(Québec) Télé-Québec does not feel bound by an obligation of impartiality or fairness by inviting the parliamentary leader of Québec solidaire (QS), Gabriel Nadeau-Dubois, to give a conference in a high school.

The public broadcaster is criticized by the Legault government and the Parti Québécois (PQ) for its choice, while the co-spokesperson for Québec solidaire says rather that “we should all be happy” with the choice of an elected official.

He was chosen as part of a competition, the Mammoth project. Young people aged 13 to 17 were thus asked last fall to suggest personalities who have inspired them on a web platform, with an open question. Among the 15 finalists who were most often mentioned, a vote determined the five most popular.

The five winners are then invited to give talks in secondary schools in Quebec.

Télé-Québec does not feel bound by an obligation of fairness to all parties for this contest, since elected officials are constantly invited to other network programs, suggested its spokesperson.

“The Mammoth movement is not a democratic exercise like in an election period”, justified the vice-president of communications for public television, Nicole Tardif, in an interview with La Presse Canadienne on Wednesday.

“I find it rather gratifying to see young people aged 13 to 17 being asked once a year to give their opinion on the people who inspire them and who appoint politicians.
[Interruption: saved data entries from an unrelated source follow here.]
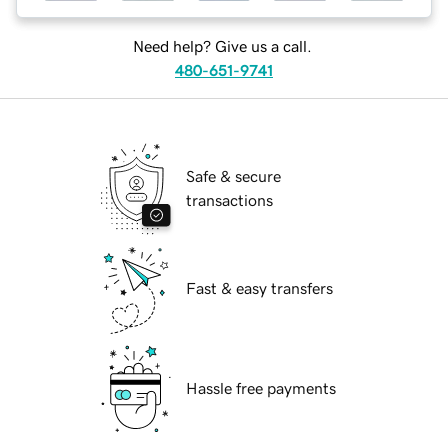
Need help? Give us a call.
480-651-9741
Safe & secure
transactions
Fast & easy transfers
Hassle free payments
Honestly, we should be happy about that, we keep saying that young people are cynical. »

If the young people had chosen the conservative leader Éric Duhaime, for example, Télé-Québec would have respected their choice, she responded to such a hypothesis.

Télé-Québec thus gives a platform to a public figure that young people have designated as an inspiring person, summarized the vice-president.

“If we did a vox-pop, I’m not sure they all know which party Mr. Nadeau-Dubois is from,” she said.

“We should all be happy that young people, when it’s time to choose people who inspire them, choose political figures, not just TV stars,” said the main interested party, Mr. Nadeau-Dubois, in a press scrum. in the National Assembly.

According to the Parti Québécois (PQ), organizing tours for some elected officials, but not others, with young people who will have the right to vote in 2026 does not fall within the role of a public broadcaster like Télé-Québec, even if it is the choice of young people in a competition.

“Give him his prize (to Gabriel Nadeau-Dubois), but Télé-Québec is not obliged to organize conferences to promote him! launched the PQ MP for Matane-Matapédia, Pascal Bérubé, in a press scrum on Wednesday morning.

“Did we offer the same thing (to PQ leader) Paul St-Pierre Plamondon? To the Liberal leader (Marc Tanguay), to the Prime Minister (François Legault)? Of course not, ”continued Mr. Bérubé, thus claiming fairness.

It was Mr. Bérubé who arrested the Minister of Culture and Communications, Mathieu Lacombe, on Tuesday evening. The latter then replied that it was “surprising” and that he felt “some discomfort”.

However, he does not believe that his role was to “interfere” in the affairs of Télé-Québec, adding that if he did, fellow parliamentarians would blame him.

It is “healthy” for elected officials to give lectures in secondary schools and it is up to Télé-Québec to decide, argued QS deputy for Rosemont, Vincent Marissal, in defense of his parliamentary leader.

“I am proud as an MP to see that my two co-spokespersons (Mr. Nadeau-Dubois and Manon Massé) inspire young people in the fight against climate change. »

He mentioned the example of former PQ Prime Minister Jacques Parizeau, who gave lectures in CEGEPs. However, he was not the guest of Télé-Québec and he spoke then in front of college students who are adults or on the eve of becoming so, while in secondary schools, it is about minors.